DATASET RECORDS –
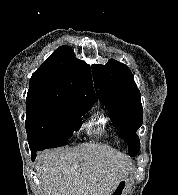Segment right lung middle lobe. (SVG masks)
Masks as SVG:
<instances>
[{
	"label": "right lung middle lobe",
	"instance_id": "1",
	"mask_svg": "<svg viewBox=\"0 0 178 195\" xmlns=\"http://www.w3.org/2000/svg\"><path fill=\"white\" fill-rule=\"evenodd\" d=\"M92 106L86 102L27 100L25 123L31 153L64 145L80 129L82 115Z\"/></svg>",
	"mask_w": 178,
	"mask_h": 195
}]
</instances>
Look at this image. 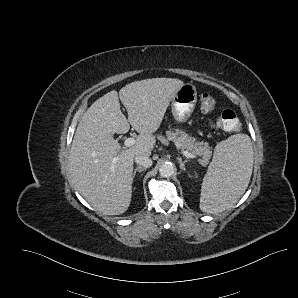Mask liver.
Instances as JSON below:
<instances>
[{
  "label": "liver",
  "mask_w": 298,
  "mask_h": 298,
  "mask_svg": "<svg viewBox=\"0 0 298 298\" xmlns=\"http://www.w3.org/2000/svg\"><path fill=\"white\" fill-rule=\"evenodd\" d=\"M184 84L181 79L157 77L126 84L98 98L76 129L69 168L76 189L105 215L124 213L131 198L133 158L149 156L170 100ZM127 110V118L120 109ZM140 133L136 143L122 148L113 134Z\"/></svg>",
  "instance_id": "liver-1"
}]
</instances>
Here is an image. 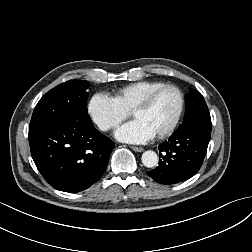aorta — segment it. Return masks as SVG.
<instances>
[{"label":"aorta","instance_id":"obj_1","mask_svg":"<svg viewBox=\"0 0 252 252\" xmlns=\"http://www.w3.org/2000/svg\"><path fill=\"white\" fill-rule=\"evenodd\" d=\"M142 163L147 168H153L158 165V156L154 151L148 150L142 154Z\"/></svg>","mask_w":252,"mask_h":252}]
</instances>
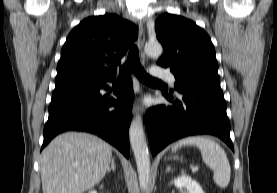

DIRECTIONS –
Reply with one number only, the count of lines above that hold the string "evenodd".

EXERCISE ANSWER –
3